Le ministre irakien du Pétrole, Adel Abdel Mehdi, a estimé hier que les prix du pétrole avaient atteint « un plus bas », après avoir chuté de près de 60 % depuis juin. « Nous estimons que les prix du pétrole ont atteint un plus bas et qu'il serait difficile qu'ils baissent encore plus », a-t-il ainsi déclaré lors d'une conférence énergétique à Koweït. « Nous ne trouvons aucune raison à la chute importante et persistante des prix », a ajouté le ministre dont le pays est le deuxième producteur de pétrole de l'Opep, derrière l'Arabie saoudite.

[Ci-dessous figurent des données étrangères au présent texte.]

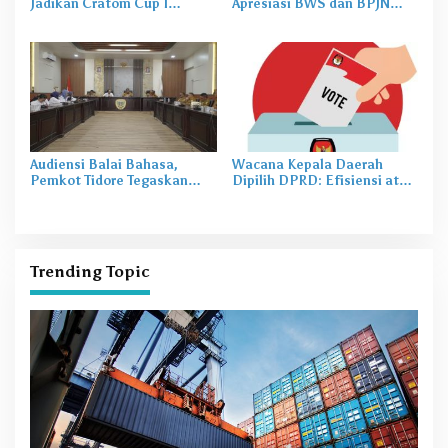
Jadikan Cratom Cup I
Apresiasi BWS dan BPJN
Mareku Ajang Seleksi Atlet
Atas Terealisasi Sejumlah
Proyek Strategis
Audiensi Balai Bahasa,
Wacana Kepala Daerah
Pemkot Tidore Tegaskan
Dipilih DPRD: Efisiensi atau
Bahasa Tidore Identitas
Kemunduran Demokrasi ?
Daerah
Trending Topic
B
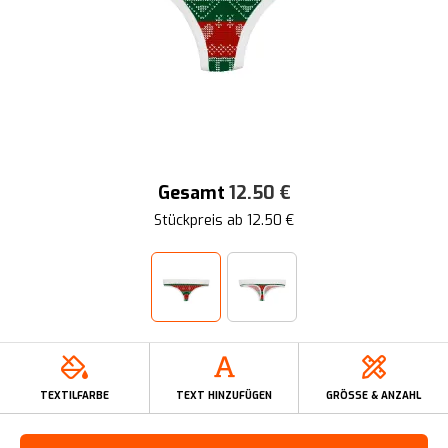
Gesamt
12.50
€
Stückpreis ab
12.50
€
TEXTILFARBE
TEXT HINZUFÜGEN
GRÖSSE & ANZAHL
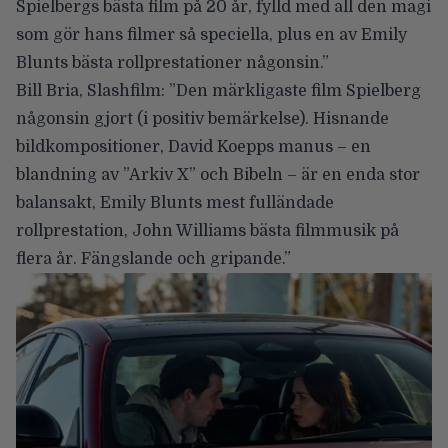
Spielbergs bästa film på 20 år
, fylld med all den magi
som gör hans filmer så speciella, plus en av Emily
Blunts bästa rollprestationer någonsin.”
Bill Bria
, Slashfilm: ”Den märkligaste film Spielberg
någonsin gjort (i positiv bemärkelse). Hisnande
bildkompositioner, David Koepps manus – en
blandning av ”Arkiv X” och Bibeln – är en enda stor
balansakt, Emily Blunts mest fulländade
rollprestation, John Williams bästa filmmusik på
flera år. Fängslande och gripande.”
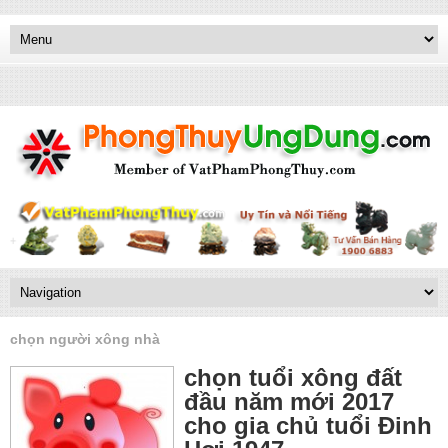
chọn người xông nhà
chọn tuổi xông đất
đầu năm mới 2017
cho gia chủ tuổi Đinh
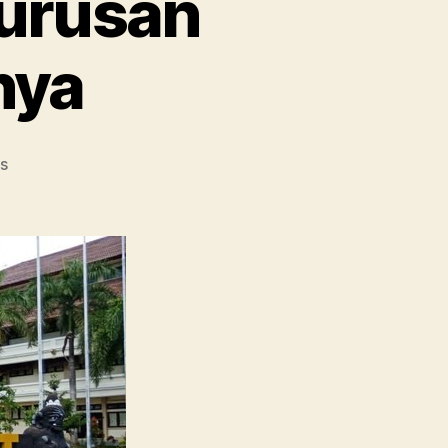
Jurusan
nya
on
s
Univeritas
Udayana,
Jurusan
Hingga
Beasiswanya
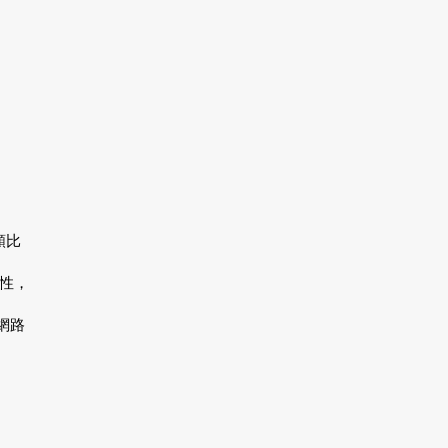
比
類
性，
網路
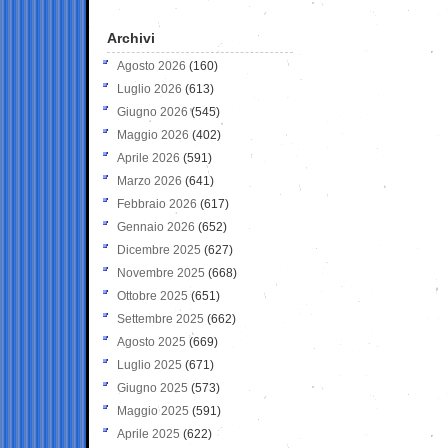
Archivi
Agosto 2026
(160)
Luglio 2026
(613)
Giugno 2026
(545)
Maggio 2026
(402)
Aprile 2026
(591)
Marzo 2026
(641)
Febbraio 2026
(617)
Gennaio 2026
(652)
Dicembre 2025
(627)
Novembre 2025
(668)
Ottobre 2025
(651)
Settembre 2025
(662)
Agosto 2025
(669)
Luglio 2025
(671)
Giugno 2025
(573)
Maggio 2025
(591)
Aprile 2025
(622)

Le pétrole enregistrait un léger rebond hier en Asie sous l'effet d'achats d'opportunité après le repli marqué de la veille sur fond de ralentissement de la croissance chinoise et d'inquiétudes tenaces pour la conjoncture mondiale.
Les cours de l'or noir sont erratiques depuis le début de l'année, mais les sursauts ponctuels sont souvent d'ordre technique ou dus à des achats à bon compte, la tendance baissière étant appelée à durer, selon les analystes.
M. Abdel Mehdi a néanmoins estimé que « plusieurs facteurs vont jouer pour corriger cette chute ». Le niveau actuel des prix va par exemple forcer les groupes qui ont d'importants coûts de production, comme ceux exploitant le pétrole de schiste, à quitter le marché. Cela pourrait résorber, a-t-il estimé, la surproduction estimée actuellement à 2,5 millions de barils par jour et aider les prix à rebondir.